Firms take cover as they come under cyberattack
As the number of high-profile internet security breaches increases at an alarming rate, Hong Kong will see more interest in so-called cyber insurance products, experts say.
'The market will go from having a handful of cyber insurance solutions on offer to having a multiple of 10 to 20 such insurance products available within the next six to 12 months,' said Murray Wood, the regional managing director in Asia for the financial services and professions group at Aon Risk Solutions.
The company is the global risk-management business unit of London-based Aon, the world's largest reinsurance broker.
'We will see a rash of insurers launching these products, which would acknowledge that the demand for these policies is developing quite quickly,' Wood said.
'There may be at least a dozen insurance companies with such offerings in Hong Kong.'
Some of the most active firms helping to educate the Hong Kong market about the level of network security threats, the consequences of those risks, and the availability of cyber insurance policies include Chubb, one of the largest property and casualty insurers in the United States, and Chartis, which launched its comprehensive cyber-related product line in May.
'Our discussions with a number of international insurance companies in Asia show that they have lined up new insurance policies to take on cyber security liabilities, such as unauthorised network access, business interruption as a consequence of their networks being breached and data privacy issues,' Wood said.
He pointed out that the high-risk industries in Hong Kong and Asia that require cyber insurance products were the same as those in the rest of the world.
These include the financial services, health care, technology, e-commerce, retail and education sectors.
'There has been a clear increase in the frequency and severity of cyber incidents that have had an impact on businesses in Hong Kong,' Wood said.
Police last week said the websites of 16 Hong Kong gold and silver investment and securities trading companies - with a combined estimated daily trading volume of HK$44 billion - were compromised by mainland computer hackers.

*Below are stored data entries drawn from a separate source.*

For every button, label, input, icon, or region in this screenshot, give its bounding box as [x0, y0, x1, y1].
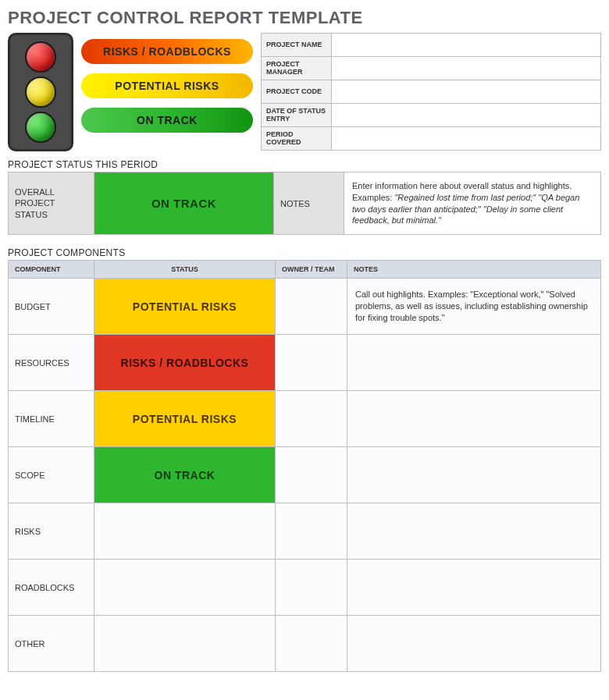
col-header-component: COMPONENT — [9, 261, 94, 279]
meta-label: DATE OF STATUS ENTRY — [262, 104, 332, 127]
table-row: BUDGETPOTENTIAL RISKSCall out highlights… — [9, 279, 601, 335]
meta-value[interactable] — [332, 104, 601, 127]
col-header-status: STATUS — [94, 261, 276, 279]
table-row: ROADBLOCKS — [9, 560, 601, 616]
table-row: OTHER — [9, 616, 601, 672]
traffic-light-green-icon — [25, 112, 56, 143]
component-status-cell[interactable]: POTENTIAL RISKS — [94, 279, 276, 335]
legend-pill-potential: POTENTIAL RISKS — [81, 73, 253, 98]
component-status-cell[interactable] — [94, 560, 276, 616]
meta-label: PROJECT NAME — [262, 34, 332, 57]
component-notes[interactable] — [347, 391, 601, 447]
component-owner[interactable] — [276, 560, 347, 616]
component-status-cell[interactable]: POTENTIAL RISKS — [94, 391, 276, 447]
meta-label: PROJECT MANAGER — [262, 57, 332, 80]
component-status-value: RISKS / ROADBLOCKS — [94, 335, 275, 390]
section-heading-components: PROJECT COMPONENTS — [8, 247, 601, 258]
component-status-cell[interactable] — [94, 616, 276, 672]
component-name: RESOURCES — [9, 335, 94, 391]
component-notes[interactable] — [347, 616, 601, 672]
component-owner[interactable] — [276, 391, 347, 447]
traffic-light-yellow-icon — [25, 76, 56, 108]
component-owner[interactable] — [276, 616, 347, 672]
table-row: TIMELINEPOTENTIAL RISKS — [9, 391, 601, 447]
component-status-value: POTENTIAL RISKS — [94, 391, 275, 446]
component-owner[interactable] — [276, 335, 347, 391]
table-row: SCOPEON TRACK — [9, 447, 601, 503]
overall-notes-cell[interactable]: Enter information here about overall sta… — [344, 172, 601, 235]
component-owner[interactable] — [276, 447, 347, 503]
component-status-value — [94, 616, 275, 671]
legend-pill-ontrack: ON TRACK — [81, 108, 253, 133]
col-header-owner: OWNER / TEAM — [276, 261, 347, 279]
legend-pill-risks: RISKS / ROADBLOCKS — [81, 39, 253, 64]
top-row: RISKS / ROADBLOCKS POTENTIAL RISKS ON TR… — [8, 33, 601, 151]
section-heading-status: PROJECT STATUS THIS PERIOD — [8, 159, 601, 170]
page-title: PROJECT CONTROL REPORT TEMPLATE — [8, 8, 601, 28]
meta-value[interactable] — [332, 80, 601, 104]
component-name: RISKS — [9, 503, 94, 560]
meta-value[interactable] — [332, 127, 601, 151]
component-notes[interactable] — [347, 447, 601, 503]
component-notes[interactable] — [347, 560, 601, 616]
component-status-cell[interactable]: ON TRACK — [94, 447, 276, 503]
component-name: OTHER — [9, 616, 94, 672]
component-owner[interactable] — [276, 279, 347, 335]
traffic-light-red-icon — [25, 41, 56, 73]
meta-label: PERIOD COVERED — [262, 127, 332, 151]
col-header-notes: NOTES — [347, 261, 601, 279]
project-meta-table: PROJECT NAMEPROJECT MANAGERPROJECT CODED… — [261, 33, 601, 151]
traffic-light-icon — [8, 33, 73, 151]
component-status-cell[interactable]: RISKS / ROADBLOCKS — [94, 335, 276, 391]
component-status-value — [94, 503, 275, 559]
meta-value[interactable] — [332, 57, 601, 80]
status-legend: RISKS / ROADBLOCKS POTENTIAL RISKS ON TR… — [81, 33, 253, 139]
component-status-value: POTENTIAL RISKS — [94, 279, 275, 334]
component-notes[interactable]: Call out highlights. Examples: "Exceptio… — [347, 279, 601, 335]
table-row: RESOURCESRISKS / ROADBLOCKS — [9, 335, 601, 391]
components-table: COMPONENT STATUS OWNER / TEAM NOTES BUDG… — [8, 260, 601, 672]
component-status-value — [94, 560, 275, 615]
overall-status-cell[interactable]: ON TRACK — [94, 172, 274, 235]
component-status-value: ON TRACK — [94, 447, 275, 503]
component-owner[interactable] — [276, 503, 347, 560]
overall-status-label: OVERALL PROJECT STATUS — [9, 172, 94, 235]
meta-label: PROJECT CODE — [262, 80, 332, 104]
meta-value[interactable] — [332, 34, 601, 57]
component-notes[interactable] — [347, 503, 601, 560]
overall-notes-label: NOTES — [274, 172, 344, 235]
status-this-period-table: OVERALL PROJECT STATUS ON TRACK NOTES En… — [8, 172, 601, 235]
component-name: BUDGET — [9, 279, 94, 335]
component-notes[interactable] — [347, 335, 601, 391]
overall-status-value: ON TRACK — [94, 172, 273, 234]
component-name: ROADBLOCKS — [9, 560, 94, 616]
component-status-cell[interactable] — [94, 503, 276, 560]
table-row: RISKS — [9, 503, 601, 560]
component-name: TIMELINE — [9, 391, 94, 447]
component-name: SCOPE — [9, 447, 94, 503]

Six men from Shanghai, Hunan and Hubei were arrested in a joint operation by Hong Kong and mainland police on June 20 for launching targeted distributed denial-of-service (DDoS) attacks on those websites and blackmailing the affected companies for a total of 460,000 yuan (HK$563,000).
DDoS attacks bombard servers running the targeted websites with more incoming data than the computers can handle, effectively shutting them down.
The police in May reported that e-mail fraudsters ramped up attacks against companies in Hong Kong. Losses by local and overseas firms totalled HK$23 million that quarter, up from HK$1.18 million in the same period last year.
Police said international and local syndicates were behind the e-mail fraud. They hacked the e-mail accounts of the affected companies to harvest information that was used to impersonate the victims' business partners. These companies were then duped into sending payments to new bank accounts controlled by the hackers.
In August last year, a wave of DDoS attacks crashed the regulatory disclosure website of Hong Kong Exchanges and Clearing (HKEx). Investors were not able to access company announcements.
That also forced the suspension of shares in seven firms with a combined market value of HK$1.5 trillion, including blue-chips HSBC Holdings, HKEx itself and Cathay Pacific Airways. Trading was also halted on a listed debt security and 419 warrants and derivatives linked to the suspended stocks.
At the launch of Chartis' CyberEdge insurance product in May, its Asia-Pacific vice-president, Ian Pollard, described Hong Kong companies as 'significantly unprepared' for cyber liabilities. Pollard urged the leaders of these firms to 'get serious about managing their cyber risks'.
An industry source said the recent legislative approval of amendments to the Personal Data (Privacy) Ordinance could also help spur demand for cyber risk-related insurance policies.
The amendments were introduced last year to the Legislative Council, following the 2010 scandal concerning the Octopus card company's sale of customer data to its business partners.
In a recent report, DLA Piper solicitor Arthur Cheuk Ho-yin said the amendments required data users who wished to use, provide or sell personal data for direct marketing purposes to make specific disclosures to the 'data subjects', or individuals to whom the personal data related.
Such disclosures include the types of personal data and parties involved, the classes of goods/services to be marketed, and the right of data subjects to opt out.
Wood, of Aon, said: 'Legislation is trying to catch up to the pace of technology and new threats. Cyber risk has become an important boardroom discussion, not just a discussion for IT professionals.'
The Hong Kong insurance market's total gross premiums for last year reached HK$225.8 billion - an increase of 9 per cent from the previous year.